Menurut Firdaus, selain kerja sama intens antar pemangku kepentingan baik daerah maupun nasional, perlindungan ikan bilih dan ekosistem Danau Singkarak juga harus dilaksanakan berdasarkan kajian ilmiah serta memperhatikan aspek ekosistem dan sosial ekonomi masyarakat sekitar Danau Singkarak.

"Sesuai tugas dan fungsinya, KKP akan mulai mengatur konservasi ekosistem dan biota perairan di perairan daratan. Konservasi ikan bilih di Danau Singkarak menjadi contoh baik dalam hal peran pemerintah melindungi sumber daya perairan tawar," tuturnya.

Sementara itu, Kepala Dinas Kelautan dan Perikanan (DKP) Sumatera Barat Reti Wafda mengatakan, pihaknya berupaya untuk menyelamatkan ikan bilih dari ancaman kepunahan.

Salah satunya dengan menetapkan Danau Singkarak sebagai 15 danau prioritas nasional yang perlu penyelamatan melalui Peraturan Presiden Nomor 60 Tahun 2021 tentang Penyelamatan Danau Prioritas Nasional.

"Menindaklanjuti Peraturan Presiden Nomor 60 Tahun 2021, pemerintah telah menetapkan Peraturan Gubernur Sumbar Nomor 4 Tahun 2023 tentang Penggunaan Bahan Alat Penangkapan Ikan di Danau Singkarak yang melarang penggunaan Alat Penangkapan Ikan (API) yang dapat merusak sumber daya ikan di perairan Danau Singkarak.
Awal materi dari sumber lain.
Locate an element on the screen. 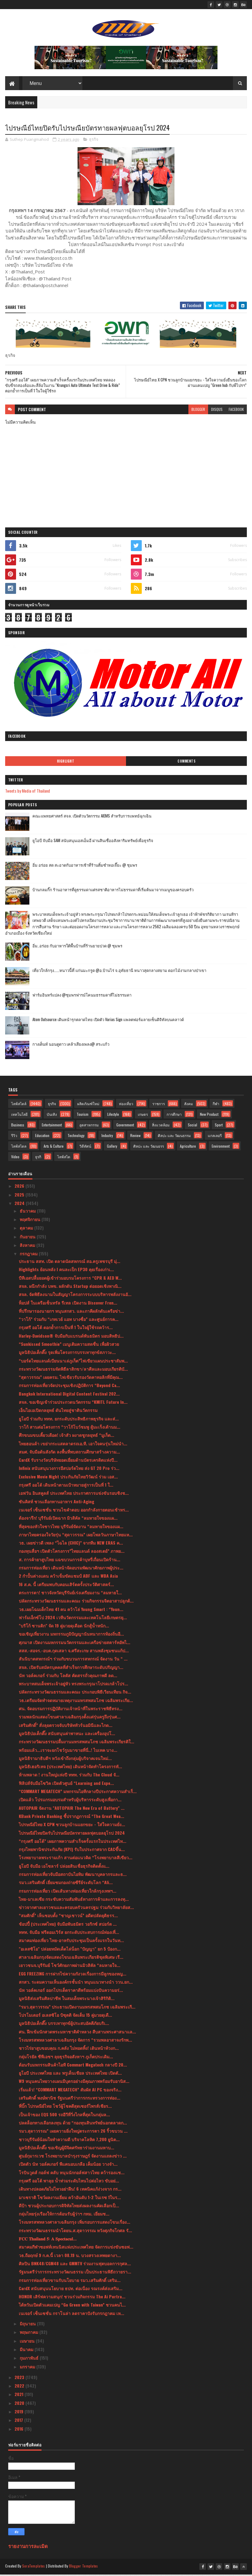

API yang dimaksud adalah jaring angkat/bagan," ungkapnya.

Adapun Peneliti Pusat Riset Limnologi dan Sumber Daya Air BRIN Syahroma Husni Nasution menuturkan, telah terjadi penurunan populasi dan ukuran selama periode 24 tahun (1997-2021) terakhir, yang mana ukuran ikan bilih mengalami penurunan sebesar 60 persen (186 menjadi 59 mm) dan terjadi penangkapan yang berlebihan (over fishing) ([E] ikan Bilih > 0,61) oleh alat tangkap bagan.

"Ikan bilih di Danau Singkarak perlu dilindungi secara terbatas berdasarkan ukuran, yaitu tidak boleh ditangkap pada ukuran ikan 70-90 mm karena kondisi matang gonad. Selain itu, tidak boleh menggunakan jaring berukuran <3/4 inci pada alat tangkap bagan dan gillnet," pungkasnya.